I — information disclosure: the audit log itself leaks PII.

  • Mitigation: [redact.headers] and [redact.query_params] apply before signing — the on-disk record carries <redacted:N> rather than the secret. Default lists are empty (back-compat); operators opt in.

D — denial of service: flooding the audit queue.

  • Mitigation: bounded mpsc (default queue_depth=4096); overflow drops the event and ticks zion_audit_events_dropped_total; the hot path never blocks on the audit writer.
  • Residual: the dropped counter is the operator's signal — alert on it or raise the queue.

E — elevation of privilege: not applicable.

6. Panic hook

R — repudiation: a worker panics silently and the process restarts with no record.

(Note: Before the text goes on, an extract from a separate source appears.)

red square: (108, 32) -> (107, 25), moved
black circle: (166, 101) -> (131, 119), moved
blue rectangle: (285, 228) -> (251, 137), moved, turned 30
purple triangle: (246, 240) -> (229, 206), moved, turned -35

  • Mitigation: observability::install_panic_hook writes one structured JSON record to stderr and to a "last-gasp" file (/var/lib/zion/last_panic.jsonl, override ZION_LAST_GASP_PATH) before the process aborts. Every panic increments zion_panics_total so the next scrape catches it; the next boot's startup probe / sidecar surfaces the persisted record.

I — information disclosure: a panic message containing user data.

  • Mitigation: payload bytes < 0x20 are JSON-escaped. The hook does not include thread-local payloads beyond what Rust's panic info itself carries. Production code paths use ? propagation, not panic!, on user-controlled data.
  • Residual: a third-party crate's panic could carry user-controlled bytes in its message. Mitigated by the JSON-escape helper; not blocked.

7. Internal endpoints

E — elevation of privilege: scraping /metrics or /_zion/snapshot.json from an external IP.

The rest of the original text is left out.